• **Your goal**: Find the lines below that contain the word "close" and count them. Only the number should be given.

• **Entries supplied**:
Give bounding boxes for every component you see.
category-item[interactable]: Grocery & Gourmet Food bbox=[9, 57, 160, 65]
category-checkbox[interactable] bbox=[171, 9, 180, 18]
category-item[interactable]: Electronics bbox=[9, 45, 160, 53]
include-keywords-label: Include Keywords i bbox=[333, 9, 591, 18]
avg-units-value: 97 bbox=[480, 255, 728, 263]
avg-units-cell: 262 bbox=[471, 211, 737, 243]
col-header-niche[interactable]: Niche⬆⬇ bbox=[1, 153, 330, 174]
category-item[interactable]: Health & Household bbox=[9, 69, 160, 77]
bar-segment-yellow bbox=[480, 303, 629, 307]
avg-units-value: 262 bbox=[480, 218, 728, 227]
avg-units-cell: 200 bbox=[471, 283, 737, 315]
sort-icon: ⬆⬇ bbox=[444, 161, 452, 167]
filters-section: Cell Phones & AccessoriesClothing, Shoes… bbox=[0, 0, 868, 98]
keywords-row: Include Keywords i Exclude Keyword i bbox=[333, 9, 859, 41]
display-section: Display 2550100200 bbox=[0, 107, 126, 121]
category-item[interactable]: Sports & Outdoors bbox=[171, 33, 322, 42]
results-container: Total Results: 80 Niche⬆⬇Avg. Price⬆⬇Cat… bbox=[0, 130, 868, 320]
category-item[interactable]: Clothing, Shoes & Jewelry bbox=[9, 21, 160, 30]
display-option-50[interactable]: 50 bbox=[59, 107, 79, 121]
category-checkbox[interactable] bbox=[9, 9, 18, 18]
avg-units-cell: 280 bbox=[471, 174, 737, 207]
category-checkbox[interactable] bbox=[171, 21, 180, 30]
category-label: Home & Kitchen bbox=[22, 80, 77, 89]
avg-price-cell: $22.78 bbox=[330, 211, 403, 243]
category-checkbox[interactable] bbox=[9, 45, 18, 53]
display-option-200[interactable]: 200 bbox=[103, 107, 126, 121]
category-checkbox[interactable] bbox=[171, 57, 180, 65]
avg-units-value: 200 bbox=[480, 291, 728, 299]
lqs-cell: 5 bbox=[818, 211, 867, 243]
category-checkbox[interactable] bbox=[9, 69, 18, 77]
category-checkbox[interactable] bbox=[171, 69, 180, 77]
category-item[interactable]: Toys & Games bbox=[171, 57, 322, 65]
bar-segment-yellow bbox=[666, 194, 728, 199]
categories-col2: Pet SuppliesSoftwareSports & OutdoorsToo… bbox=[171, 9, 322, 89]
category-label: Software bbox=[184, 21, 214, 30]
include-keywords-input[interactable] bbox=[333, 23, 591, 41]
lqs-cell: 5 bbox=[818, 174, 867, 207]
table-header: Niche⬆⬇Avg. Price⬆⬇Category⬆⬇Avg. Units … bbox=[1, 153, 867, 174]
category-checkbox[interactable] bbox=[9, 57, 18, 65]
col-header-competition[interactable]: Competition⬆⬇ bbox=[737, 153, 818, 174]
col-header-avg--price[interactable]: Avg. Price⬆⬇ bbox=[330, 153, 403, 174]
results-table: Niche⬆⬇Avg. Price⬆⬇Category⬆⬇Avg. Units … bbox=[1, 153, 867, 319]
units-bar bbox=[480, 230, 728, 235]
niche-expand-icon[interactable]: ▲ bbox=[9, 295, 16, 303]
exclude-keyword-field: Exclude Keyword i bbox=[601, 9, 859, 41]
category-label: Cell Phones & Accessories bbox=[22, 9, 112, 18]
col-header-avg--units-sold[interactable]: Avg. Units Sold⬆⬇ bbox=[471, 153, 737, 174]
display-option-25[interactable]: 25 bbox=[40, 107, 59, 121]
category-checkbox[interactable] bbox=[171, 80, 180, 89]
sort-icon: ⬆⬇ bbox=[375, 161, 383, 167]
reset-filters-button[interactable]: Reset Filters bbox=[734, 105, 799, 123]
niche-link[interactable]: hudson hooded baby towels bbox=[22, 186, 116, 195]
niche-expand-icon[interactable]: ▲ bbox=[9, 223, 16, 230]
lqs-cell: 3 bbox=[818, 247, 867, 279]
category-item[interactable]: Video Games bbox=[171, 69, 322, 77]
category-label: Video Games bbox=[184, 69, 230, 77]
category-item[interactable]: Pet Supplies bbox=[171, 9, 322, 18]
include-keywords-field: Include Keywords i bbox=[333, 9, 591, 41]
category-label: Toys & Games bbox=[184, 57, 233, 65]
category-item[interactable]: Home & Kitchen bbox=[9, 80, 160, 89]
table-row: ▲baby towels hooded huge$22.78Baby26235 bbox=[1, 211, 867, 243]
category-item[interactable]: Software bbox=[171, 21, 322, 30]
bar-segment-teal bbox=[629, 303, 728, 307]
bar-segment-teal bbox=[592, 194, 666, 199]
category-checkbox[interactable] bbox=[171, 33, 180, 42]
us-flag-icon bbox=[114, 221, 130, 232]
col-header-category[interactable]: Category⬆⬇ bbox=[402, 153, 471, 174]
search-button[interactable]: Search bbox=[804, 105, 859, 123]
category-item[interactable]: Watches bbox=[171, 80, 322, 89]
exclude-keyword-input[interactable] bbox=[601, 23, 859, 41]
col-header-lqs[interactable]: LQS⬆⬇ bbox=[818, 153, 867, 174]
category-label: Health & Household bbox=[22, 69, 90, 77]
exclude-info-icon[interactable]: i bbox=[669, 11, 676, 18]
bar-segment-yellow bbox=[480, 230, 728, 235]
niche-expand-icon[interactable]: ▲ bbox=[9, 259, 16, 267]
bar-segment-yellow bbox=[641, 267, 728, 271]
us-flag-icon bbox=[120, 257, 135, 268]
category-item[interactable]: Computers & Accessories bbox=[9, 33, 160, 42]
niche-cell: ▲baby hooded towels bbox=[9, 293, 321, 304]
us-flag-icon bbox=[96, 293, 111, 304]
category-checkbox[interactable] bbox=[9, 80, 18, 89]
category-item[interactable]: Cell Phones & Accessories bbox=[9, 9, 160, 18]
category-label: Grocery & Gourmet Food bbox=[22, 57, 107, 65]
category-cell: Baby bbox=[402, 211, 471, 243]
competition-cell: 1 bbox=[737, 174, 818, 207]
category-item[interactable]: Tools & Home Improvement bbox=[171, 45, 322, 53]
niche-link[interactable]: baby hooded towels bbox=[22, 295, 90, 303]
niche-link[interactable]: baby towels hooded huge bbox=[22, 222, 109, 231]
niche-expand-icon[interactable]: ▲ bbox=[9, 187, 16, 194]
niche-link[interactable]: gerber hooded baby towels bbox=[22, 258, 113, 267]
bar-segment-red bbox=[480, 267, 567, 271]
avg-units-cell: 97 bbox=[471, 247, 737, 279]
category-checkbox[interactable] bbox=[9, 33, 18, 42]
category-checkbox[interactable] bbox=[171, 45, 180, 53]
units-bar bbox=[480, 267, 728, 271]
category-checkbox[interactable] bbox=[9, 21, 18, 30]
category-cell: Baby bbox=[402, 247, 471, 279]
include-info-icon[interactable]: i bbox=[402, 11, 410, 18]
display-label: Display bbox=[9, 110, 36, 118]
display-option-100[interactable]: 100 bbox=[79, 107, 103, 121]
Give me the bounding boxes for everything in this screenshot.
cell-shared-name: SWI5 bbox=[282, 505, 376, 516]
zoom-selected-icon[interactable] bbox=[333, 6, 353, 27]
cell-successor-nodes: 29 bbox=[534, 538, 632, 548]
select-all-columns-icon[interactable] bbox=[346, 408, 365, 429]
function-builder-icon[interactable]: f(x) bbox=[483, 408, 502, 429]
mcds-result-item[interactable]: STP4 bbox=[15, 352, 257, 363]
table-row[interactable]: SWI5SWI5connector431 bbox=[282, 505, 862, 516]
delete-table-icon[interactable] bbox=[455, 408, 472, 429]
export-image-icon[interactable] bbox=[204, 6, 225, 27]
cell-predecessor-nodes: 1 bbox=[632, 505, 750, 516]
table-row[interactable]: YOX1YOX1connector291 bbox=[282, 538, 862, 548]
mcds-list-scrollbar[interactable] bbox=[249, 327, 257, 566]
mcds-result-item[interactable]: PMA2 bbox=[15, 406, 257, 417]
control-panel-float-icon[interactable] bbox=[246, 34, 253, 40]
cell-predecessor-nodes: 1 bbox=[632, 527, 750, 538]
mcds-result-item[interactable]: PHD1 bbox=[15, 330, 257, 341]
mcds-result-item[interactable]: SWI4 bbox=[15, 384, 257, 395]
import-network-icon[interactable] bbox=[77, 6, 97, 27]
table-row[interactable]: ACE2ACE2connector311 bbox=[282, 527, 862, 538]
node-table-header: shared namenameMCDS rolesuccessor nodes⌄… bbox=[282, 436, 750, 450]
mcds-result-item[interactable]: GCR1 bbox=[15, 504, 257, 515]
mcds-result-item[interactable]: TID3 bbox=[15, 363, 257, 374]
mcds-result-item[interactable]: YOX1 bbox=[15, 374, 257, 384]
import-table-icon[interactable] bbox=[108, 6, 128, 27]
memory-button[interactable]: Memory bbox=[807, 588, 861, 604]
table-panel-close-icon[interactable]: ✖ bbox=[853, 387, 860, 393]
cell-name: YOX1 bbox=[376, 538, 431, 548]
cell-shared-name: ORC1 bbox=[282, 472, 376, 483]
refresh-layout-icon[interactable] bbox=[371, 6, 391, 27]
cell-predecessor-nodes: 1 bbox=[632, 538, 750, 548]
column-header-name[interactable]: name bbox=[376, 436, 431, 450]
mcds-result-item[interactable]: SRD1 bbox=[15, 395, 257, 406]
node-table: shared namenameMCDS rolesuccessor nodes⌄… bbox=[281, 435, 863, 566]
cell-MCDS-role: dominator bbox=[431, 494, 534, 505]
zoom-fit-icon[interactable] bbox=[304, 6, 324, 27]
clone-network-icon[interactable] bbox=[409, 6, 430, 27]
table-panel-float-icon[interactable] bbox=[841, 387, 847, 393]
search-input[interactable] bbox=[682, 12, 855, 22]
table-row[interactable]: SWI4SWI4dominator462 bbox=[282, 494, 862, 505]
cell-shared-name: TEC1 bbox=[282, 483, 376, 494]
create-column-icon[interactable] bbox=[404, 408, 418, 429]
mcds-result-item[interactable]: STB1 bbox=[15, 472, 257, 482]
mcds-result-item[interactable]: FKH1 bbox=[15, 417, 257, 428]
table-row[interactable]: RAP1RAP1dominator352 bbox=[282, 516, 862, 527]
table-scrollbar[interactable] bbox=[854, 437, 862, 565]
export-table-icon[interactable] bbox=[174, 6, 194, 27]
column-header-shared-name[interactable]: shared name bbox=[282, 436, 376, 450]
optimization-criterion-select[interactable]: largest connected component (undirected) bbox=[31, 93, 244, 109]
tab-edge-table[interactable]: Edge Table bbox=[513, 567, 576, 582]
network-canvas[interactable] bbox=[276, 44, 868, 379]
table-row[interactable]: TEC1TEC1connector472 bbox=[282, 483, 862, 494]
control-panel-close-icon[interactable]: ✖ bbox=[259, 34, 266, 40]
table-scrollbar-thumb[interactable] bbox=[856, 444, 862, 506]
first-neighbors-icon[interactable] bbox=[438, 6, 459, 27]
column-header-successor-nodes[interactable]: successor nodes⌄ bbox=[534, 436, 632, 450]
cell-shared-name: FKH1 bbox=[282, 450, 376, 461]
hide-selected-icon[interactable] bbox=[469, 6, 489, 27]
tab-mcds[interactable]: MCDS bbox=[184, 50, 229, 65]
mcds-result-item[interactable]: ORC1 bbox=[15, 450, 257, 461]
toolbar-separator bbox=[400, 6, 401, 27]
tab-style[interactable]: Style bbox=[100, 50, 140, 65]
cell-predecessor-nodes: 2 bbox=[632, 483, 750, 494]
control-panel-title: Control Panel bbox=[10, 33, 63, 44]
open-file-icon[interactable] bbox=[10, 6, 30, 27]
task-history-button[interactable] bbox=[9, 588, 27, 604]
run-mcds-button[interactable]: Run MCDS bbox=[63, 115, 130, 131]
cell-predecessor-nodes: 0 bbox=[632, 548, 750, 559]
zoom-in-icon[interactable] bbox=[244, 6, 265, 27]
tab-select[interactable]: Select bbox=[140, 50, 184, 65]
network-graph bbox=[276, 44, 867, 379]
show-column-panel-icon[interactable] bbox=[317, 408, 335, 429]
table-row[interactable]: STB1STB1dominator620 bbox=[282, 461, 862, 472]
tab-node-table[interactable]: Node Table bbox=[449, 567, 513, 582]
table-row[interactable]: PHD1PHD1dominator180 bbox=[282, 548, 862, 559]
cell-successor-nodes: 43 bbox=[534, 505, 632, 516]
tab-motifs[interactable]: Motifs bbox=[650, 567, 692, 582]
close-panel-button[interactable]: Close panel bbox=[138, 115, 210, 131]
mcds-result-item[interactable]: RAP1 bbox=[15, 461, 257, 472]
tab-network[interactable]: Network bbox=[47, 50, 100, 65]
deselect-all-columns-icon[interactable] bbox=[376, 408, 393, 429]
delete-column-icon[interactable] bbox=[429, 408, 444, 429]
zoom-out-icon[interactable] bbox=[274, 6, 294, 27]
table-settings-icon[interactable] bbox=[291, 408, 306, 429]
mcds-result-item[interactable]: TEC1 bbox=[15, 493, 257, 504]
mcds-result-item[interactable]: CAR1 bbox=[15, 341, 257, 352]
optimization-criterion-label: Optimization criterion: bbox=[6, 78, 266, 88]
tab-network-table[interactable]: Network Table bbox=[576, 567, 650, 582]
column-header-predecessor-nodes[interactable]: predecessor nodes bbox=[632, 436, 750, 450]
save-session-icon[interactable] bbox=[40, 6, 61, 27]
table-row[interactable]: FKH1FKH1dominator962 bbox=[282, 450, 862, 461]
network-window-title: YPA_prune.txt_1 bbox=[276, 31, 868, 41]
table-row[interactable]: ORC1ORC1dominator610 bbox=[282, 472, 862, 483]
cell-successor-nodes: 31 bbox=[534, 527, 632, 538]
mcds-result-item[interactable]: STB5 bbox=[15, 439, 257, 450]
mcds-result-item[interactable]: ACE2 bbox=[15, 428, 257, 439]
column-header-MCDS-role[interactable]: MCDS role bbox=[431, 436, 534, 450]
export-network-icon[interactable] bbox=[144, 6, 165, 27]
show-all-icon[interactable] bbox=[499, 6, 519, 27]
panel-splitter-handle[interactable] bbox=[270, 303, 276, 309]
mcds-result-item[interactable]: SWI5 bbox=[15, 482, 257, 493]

• **Task output**: 3